Ces attaques ont entraîné en guise de représailles des frappes israéliennes quotidiennes sur des installations du Hamas.

L’apparente recrudescence des combats tard jeudi et tôt vendredi intervient alors que des efforts de paix sont menés par l’Egypte.

Un cessez-le-feu en place depuis des années, qui a déjà été renouvelé plusieurs fois. Le Qatar a apporté des millions de dollars d’aide financière vers Gaza afin de soutenir la trêve. Pourtant, le Hamas estime qu’Israël n’a pas rempli sa part de l’accord.

Celui-ci a permis la distribution de permis pour que des Gazaouis travaillent en Israël et le financement de projets de développement pour Gaza, deux éléments qui soulagent économiquement ce territoire pauvre où le taux de chômage dépasse les 50 %.

Des sources ont déclaré à l’AFP que ces questions étaient au cœur des derniers affrontements.

Une source proche du Hamas a rapporté que le gouvernement israélien avait dit à la délégation égyptienne qu’il attendait un « retour au calme » avant d’appliquer les mesures de la trêve comme « l’extension de la zone industrielle de l’est de Gaza » et la construction d’une nouvelle ligne d’électricité vers le territoire.

Des soldats israéliens éteignent un incendie à proximité du kibboutz Kissufim, situé à proximité de la bande de Gaza, causé par un ballon incendiaire lancé depuis Gaza, le 19 août 2020. (MENAHEM KAHANA / AFP)

Jeudi, des responsables de Gaza ont annoncé que la seule centrale électrique de la bande n’avait plus de combustible et allait cesser de fonctionner.

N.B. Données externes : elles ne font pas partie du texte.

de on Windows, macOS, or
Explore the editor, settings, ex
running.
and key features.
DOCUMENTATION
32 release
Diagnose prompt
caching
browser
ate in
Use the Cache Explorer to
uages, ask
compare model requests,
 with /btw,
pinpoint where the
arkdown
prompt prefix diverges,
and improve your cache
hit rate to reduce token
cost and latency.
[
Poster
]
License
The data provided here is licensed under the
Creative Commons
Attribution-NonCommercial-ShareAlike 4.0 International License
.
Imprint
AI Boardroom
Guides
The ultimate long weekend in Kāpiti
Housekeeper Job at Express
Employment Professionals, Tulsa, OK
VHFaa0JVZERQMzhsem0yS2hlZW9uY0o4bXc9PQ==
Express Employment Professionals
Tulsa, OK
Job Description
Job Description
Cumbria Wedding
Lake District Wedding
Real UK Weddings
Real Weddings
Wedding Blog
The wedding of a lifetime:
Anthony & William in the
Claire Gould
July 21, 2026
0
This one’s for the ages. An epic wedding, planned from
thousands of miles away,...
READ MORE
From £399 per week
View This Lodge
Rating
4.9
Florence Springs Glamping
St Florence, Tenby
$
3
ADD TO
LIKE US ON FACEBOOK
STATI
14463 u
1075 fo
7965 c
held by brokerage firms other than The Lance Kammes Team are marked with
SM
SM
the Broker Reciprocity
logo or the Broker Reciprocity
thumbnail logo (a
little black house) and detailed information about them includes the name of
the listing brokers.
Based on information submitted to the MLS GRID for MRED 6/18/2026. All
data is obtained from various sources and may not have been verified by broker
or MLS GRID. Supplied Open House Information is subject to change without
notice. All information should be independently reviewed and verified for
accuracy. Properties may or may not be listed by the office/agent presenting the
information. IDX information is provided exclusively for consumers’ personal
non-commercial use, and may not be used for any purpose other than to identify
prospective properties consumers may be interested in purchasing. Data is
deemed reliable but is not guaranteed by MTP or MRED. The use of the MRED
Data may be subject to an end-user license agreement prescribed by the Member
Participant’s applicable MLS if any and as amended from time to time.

Israël a interrompu les transferts de fioul à travers le point de passage de Kerem Shalom il y a une semaine, en mesure punitive à la suite d’attaques de roquettes et de ballons incendiaires.

Mardi également, le Premier ministre Benjamin Netanyahu a déclaré qu’Israël riposterait aux attaques de ballons de la même manière que pour les attaques de roquettes. Il a prévenu que cela pourrait conduire à une autre flambée majeure des violences à Gaza.

« Je regrette que nous ayons aussi à nous préparer à la possibilité d’une ou plusieurs séries [d’affrontements]. J’espère que nous n’aurons pas à en arriver là », a-t-il déclaré aux responsables de communautés locales situées à proximité de Gaza.